Sekarang aku bisa menguasai emosiku. Menahan siksaan batin yang terlampau parah. Menyiksa. Menyayat. Mengiris-iris menjadi kepingan tak berharga. Mungkin ini juga yang dirasakan Nadia.
“Yah, kalau seandainya aku menemui ajal di Bali kemarin. Sekarang aku tidak bisa berdiri di mesjid ini. Aku tidak bisa meminta maaf padamu. Aku tahu kamu akan sulit memaafkan. Karena kesalahanku sudah sangat fatal. Aku menjual tubuhku untuk melayani wanita-wanita pencari kepuasan. Mereka membutuhkan itu, aku membutuhkan uang.”
“Aku minta maaf sekali lagi. Aku telah mendosakan cinta. Kamu maafkan atau tidak, aku pasrah. Aku tidak akan mengganggumu lagi. Ini terakhir kalinya kita berkomunikasi. Aku akan mengubur dalam-dalam impianku untuk menikahi wanita solehah seperti kamu. Akan kututup rapat-rapat buku harian yang kerap aku isi dengan puisi cinta tentangmu. Sekali lagi aku minta maaf.”
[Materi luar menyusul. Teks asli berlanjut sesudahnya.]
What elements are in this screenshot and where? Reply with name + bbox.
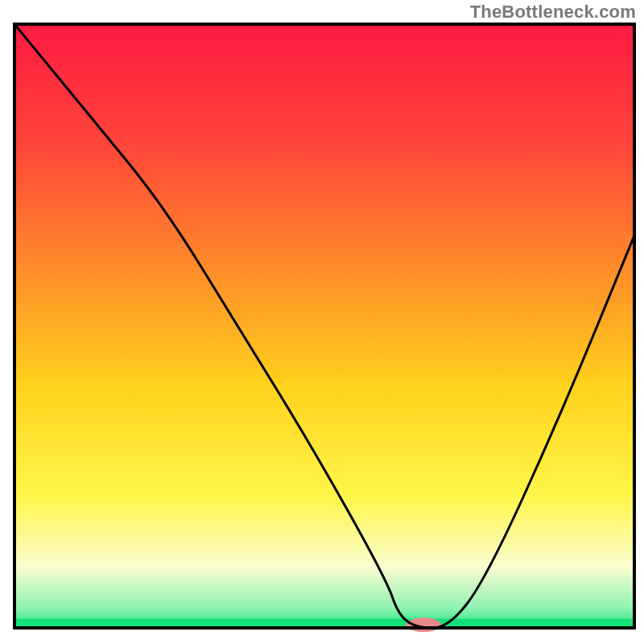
bottleneck-chart (0, 0, 644, 644)
chart-stage: TheBottleneck.com (0, 0, 644, 644)
plot-background (14, 24, 634, 628)
watermark-label: TheBottleneck.com (470, 2, 636, 23)
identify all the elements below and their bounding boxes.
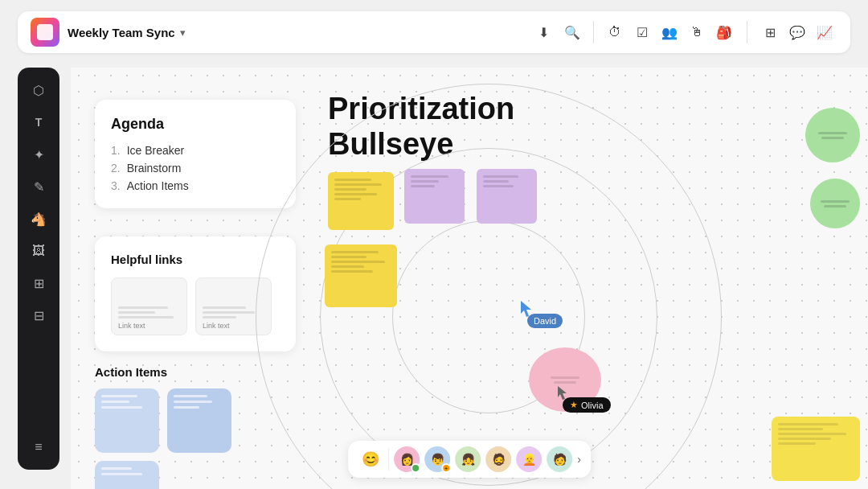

Aku membungkuk. Kurendahkan lagi tubuhku. Bersujud di kakinya. Inilah caraku meminta maaf agar Nadia tahu betapa sungguh-sungguhnya aku. Sama sekali tidak bermaksud menduakan Tuhan.
“Aku pamit ya. Aku tidak akan menegurmu lagi. Aku hanya akan memandangmu dari jauh saja. Memandang gadis tercantik yang pernah kutemui. Selamat tinggal”, ucapku sambil mendongakan kepala.